Tenía la vaga idea que me iban a dejar en alguna estación intermedia.  Tal vez así hubiera sido pero tal parece que no había pueblos en esas soledades.  En momentos de lucidez vide al desierto extenderse en todas direcciones.  En el horizonte se veían sierras coronadas por abruptos picos y peñascos.  El lugar era una desolación absoluta y su crueldad se intuía con facilidad.   

La locomotora hacia paradas para tomar agua de un tanque pero no había caserío junto a estos, si acaso un jacal de mala muerte que quería pasar por estación de ferrocarril y terminal de telégrafos.  Si me hubieran dejado en semejante lugar me hubiera muerto pues estoy seguro que ni a curandero llegaban ahí. 

En medio de mi delirio creí oír tiroteo.
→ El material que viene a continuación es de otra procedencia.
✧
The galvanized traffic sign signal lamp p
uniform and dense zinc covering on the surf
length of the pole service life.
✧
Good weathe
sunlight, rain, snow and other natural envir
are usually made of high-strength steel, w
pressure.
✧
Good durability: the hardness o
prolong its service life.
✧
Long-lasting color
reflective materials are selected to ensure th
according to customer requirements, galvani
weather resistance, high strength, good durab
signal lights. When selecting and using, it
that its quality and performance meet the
Abrí los ojos.  Nuestro convoy estaba detenido.  Junto a la vía estaba una locomotora patas para arriba y unos vagones de pasajeros hechos pedazos.  El desastre era reciente.  Se podían discernir varios cadáveres tirados sin ton ni son alrededor de los restos de ese convoy.  El convoy destruido había sido dinamitado por los maderistas.  Nuestro convoy se había tenido que detener y era vulnerable.   
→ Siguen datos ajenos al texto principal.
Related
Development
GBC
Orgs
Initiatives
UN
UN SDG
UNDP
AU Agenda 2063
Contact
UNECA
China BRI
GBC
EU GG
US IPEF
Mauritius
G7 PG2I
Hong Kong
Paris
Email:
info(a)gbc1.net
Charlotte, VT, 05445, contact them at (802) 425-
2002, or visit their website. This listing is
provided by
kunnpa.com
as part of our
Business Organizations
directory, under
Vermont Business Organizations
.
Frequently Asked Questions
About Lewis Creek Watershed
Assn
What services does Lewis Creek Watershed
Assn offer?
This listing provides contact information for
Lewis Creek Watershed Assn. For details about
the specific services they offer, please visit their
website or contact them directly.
En efecto, un tiroteo me había despertado.  Los maderistas nos habían emboscado.  Junto a nuestro convoy vide a unos diez soldados federales muertos.  Eran del 88.  Los habían venadeado los maderistas.  Y esos cabrones parecía que tiraban mejor que nosotros.  También vide claramente al hijo de la gran puta del capitán Cervantes rugiendo ordenes mientras dirigía los fuegos del 88 sobre unos corrales como a 300 metros de la via.  Las balas zumbaban a su alrededor pero parecía como si le importaran un carajo.  Sera puto, pensé, pero tiene huevos el cabrón.  

Luego el tal Cervantes rugió una orden.  Varios jefes, incluyendo al sargento Toribio, comenzaron a darle de patadas y empujones a la tropa bisoña para que cargaran sobre el corral.  Pero antes de que cerraran con el punto salieron huyendo del corral unos sombrerudos montados.  Serian como una docena.  Los soldados del 88 empezaron a balacearlos pero no tocaron a ni uno solo.  Y como éramos infantería no los podíamos perseguir. 

Tal vez soñé todo eso.  El caso es que si hubo tiroteo y emboscada yo seguí arriba del vagón a veces temblando de frio y otras veces ardiendo en calentura.  Me sentía de la chingada.  López me había proporcionado una humilde frazada y en ella me había enrollado. Serviría de mi sudario, pensé.  Sí, me hubiera gustado reclamarle a Dios en persona si me moría.  Pero más bien había llegado al punto en que le reclamaría a Dios el no haberme levantado antes.  Así fue como, en algún momento de mi agonía, el glorioso 88 batallón de infantería entro a Ciudad Juárez.  Eran los primeros días de enero de 1911.